We use two complementary perspectives:
Using OpenCV, we:
- Extract edges (Canny) and external contours (
findContours). - Compute contour length statistics (mean, median, std) as proxy for structural complexity.
- Estimate contour orientations via ellipse fitting (
fitEllipse) and build orientation histograms. - Measure parallelism: fraction of contour pairs whose orientations differ by < 10° and lie within a distance threshold.
- Estimate junction density: locations where multiple contours meet within a small radius, normalized by image size.
These features characterize scene structure in terms of shape complexity, directionality, and how often structures intersect or align.
To analyze texture and structural regularity, we apply the 2D Discrete Cosine Transform (DCT):
We:
- Compute average DCT spectra for real vs synthetic images.
- Visualize difference heatmaps in the frequency plane.
- Compare histograms of DCT coefficient magnitudes.
- Aggregate energy in low / mid / high frequency bands to see how power is distributed.
This reveals whether generative models introduce periodic artifacts or distort the natural frequency distribution of scenes.
- Forests show the largest gap between real and synthetic:
- Synthetic forests tend to have shorter contours and less variance, hinting at oversimplified vegetation.
- Junction densities are often higher in synthetic forests, suggesting overcompensated fine detail (e.g., too many small intersecting structures).
- Highways show moderate differences:
- Real highways exhibit broader contour length distributions and higher junction densities.
- Synthetic highways often have lower parallelism scores and fewer complex intersections, implying simplified infrastructure.
- Cockpits are closest between real and synthetic:
- The strong geometric constraints of man-made interiors appear easier for the model to replicate.
- Bedrooms show an interesting flip:
- Synthetic bedrooms often have longer contours and more clutter, possibly due to the model adding extra objects.
- Junction densities in synthetic bedrooms are sharply peaked, suggesting “template-like” structures (e.g., many very similar bed layouts).
Overall, synthetic images frequently either oversimplify natural complexity or overcomplicate certain details, deviating from real structural statistics.
- Difference heatmaps show that synthetic images have stronger low-frequency coefficients, emphasizing smoother, more homogeneous patterns.
- Real images tend to have more energy in higher frequency regions, reflecting natural fine details and sharper edges.
- Histograms of DCT coefficients:
- Real images have a higher probability of near-zero coefficients, consistent with large uniform regions (e.g., sky, walls).
- Synthetic images show broader coefficient distributions, suggesting added noise and less “sparse” frequency structure.
- Band-wise analysis (low/mid/high) indicates that synthetics often have elevated energy across all bands, while real images show a more natural, decaying spectrum.

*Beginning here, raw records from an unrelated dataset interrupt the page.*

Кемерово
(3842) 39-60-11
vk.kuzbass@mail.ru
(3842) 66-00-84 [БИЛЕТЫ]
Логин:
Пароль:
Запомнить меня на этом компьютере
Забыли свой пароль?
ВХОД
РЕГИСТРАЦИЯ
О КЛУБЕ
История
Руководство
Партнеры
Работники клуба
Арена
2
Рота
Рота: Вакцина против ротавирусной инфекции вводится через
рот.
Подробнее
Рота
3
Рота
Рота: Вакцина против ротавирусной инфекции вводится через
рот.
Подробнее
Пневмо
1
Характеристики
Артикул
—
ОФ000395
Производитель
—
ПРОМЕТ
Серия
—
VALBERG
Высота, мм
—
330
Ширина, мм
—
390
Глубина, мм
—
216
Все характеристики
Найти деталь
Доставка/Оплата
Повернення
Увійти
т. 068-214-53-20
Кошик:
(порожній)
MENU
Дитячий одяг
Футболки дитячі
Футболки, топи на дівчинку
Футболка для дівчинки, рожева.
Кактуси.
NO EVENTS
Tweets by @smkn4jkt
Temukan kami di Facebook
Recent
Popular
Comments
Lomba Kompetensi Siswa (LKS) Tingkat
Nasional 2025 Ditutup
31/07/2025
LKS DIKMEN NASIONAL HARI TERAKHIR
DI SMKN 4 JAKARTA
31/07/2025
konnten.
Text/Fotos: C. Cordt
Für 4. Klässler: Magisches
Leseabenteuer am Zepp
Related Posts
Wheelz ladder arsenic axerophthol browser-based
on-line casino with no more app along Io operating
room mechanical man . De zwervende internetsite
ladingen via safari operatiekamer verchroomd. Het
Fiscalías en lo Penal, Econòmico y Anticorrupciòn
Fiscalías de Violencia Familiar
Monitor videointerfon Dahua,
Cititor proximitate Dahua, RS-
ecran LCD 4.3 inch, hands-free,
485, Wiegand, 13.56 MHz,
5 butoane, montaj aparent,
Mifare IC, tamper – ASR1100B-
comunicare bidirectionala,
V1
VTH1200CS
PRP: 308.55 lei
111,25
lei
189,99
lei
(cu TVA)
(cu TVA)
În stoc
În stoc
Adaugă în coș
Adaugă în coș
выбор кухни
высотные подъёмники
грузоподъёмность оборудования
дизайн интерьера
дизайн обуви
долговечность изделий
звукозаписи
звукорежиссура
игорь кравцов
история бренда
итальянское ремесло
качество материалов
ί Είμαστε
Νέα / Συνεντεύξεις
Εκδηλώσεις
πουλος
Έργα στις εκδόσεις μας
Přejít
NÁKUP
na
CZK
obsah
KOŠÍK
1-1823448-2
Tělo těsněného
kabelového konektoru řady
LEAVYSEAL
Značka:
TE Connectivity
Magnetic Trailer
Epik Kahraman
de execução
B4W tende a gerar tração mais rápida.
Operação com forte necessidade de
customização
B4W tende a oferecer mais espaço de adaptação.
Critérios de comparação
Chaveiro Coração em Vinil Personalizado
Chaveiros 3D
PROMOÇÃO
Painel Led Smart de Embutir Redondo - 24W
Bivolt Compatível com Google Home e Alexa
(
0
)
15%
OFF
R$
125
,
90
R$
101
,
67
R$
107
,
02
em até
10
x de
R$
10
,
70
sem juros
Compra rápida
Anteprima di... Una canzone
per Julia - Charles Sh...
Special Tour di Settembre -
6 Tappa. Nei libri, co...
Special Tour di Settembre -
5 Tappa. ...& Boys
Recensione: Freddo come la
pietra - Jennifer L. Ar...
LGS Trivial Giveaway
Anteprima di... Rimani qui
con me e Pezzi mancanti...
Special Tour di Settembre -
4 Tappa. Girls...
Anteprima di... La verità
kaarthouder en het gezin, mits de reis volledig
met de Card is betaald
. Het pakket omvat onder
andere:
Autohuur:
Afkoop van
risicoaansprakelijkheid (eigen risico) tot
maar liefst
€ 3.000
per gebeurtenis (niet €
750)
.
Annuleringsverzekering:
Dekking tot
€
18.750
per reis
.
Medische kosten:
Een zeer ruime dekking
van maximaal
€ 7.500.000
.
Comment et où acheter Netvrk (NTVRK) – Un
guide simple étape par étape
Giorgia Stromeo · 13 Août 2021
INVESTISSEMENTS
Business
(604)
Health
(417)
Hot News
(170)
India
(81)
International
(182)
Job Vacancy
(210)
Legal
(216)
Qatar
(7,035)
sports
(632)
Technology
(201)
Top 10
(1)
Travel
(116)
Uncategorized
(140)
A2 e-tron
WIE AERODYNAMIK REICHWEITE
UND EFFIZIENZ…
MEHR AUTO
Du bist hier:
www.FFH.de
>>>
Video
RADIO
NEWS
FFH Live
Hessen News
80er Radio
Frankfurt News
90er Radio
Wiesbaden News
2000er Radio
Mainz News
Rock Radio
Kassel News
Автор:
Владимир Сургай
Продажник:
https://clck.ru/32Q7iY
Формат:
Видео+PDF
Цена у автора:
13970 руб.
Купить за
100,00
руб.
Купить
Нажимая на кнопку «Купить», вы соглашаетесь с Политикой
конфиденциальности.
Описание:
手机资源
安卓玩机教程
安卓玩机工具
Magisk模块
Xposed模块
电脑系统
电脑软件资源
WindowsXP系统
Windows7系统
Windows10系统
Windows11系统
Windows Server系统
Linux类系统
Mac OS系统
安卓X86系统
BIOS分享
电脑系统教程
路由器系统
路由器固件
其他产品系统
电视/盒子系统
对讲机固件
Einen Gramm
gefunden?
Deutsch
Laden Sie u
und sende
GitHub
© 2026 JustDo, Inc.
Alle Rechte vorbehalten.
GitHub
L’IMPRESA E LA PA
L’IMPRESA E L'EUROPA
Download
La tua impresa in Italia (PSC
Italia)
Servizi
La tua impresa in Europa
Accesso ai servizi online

These results suggest that current generative models do not replicate the natural distribution of spatial frequencies and instead produce images with more diffuse energy across the spectrum.
This work shows that classical computer vision tools—contours, orientations, junctions, and DCT—can expose systematic differences between real and AI-generated images that aren’t obvious to the naked eye. Even using an older model (Stable Diffusion v1.5), we find:
- Geometric statistics (contours, parallelism, junctions) differ meaningfully, especially in complex natural scenes.
- Frequency statistics (DCT patterns) reveal non-natural energy distributions in synthetic images.
Limitations and next steps:
- This study used a single model (SD v1.5) and four scene categories; extending to modern models and more categories would make the conclusions stronger.
- More rigorous prompt protocols and statistical tests (e.g., distribution distances, hypothesis testing) could quantify differences more precisely.
- Future work could add color statistics, texture descriptors, curvature, symmetry, and other higher-order features, and track how these statistics evolve with newer generative models.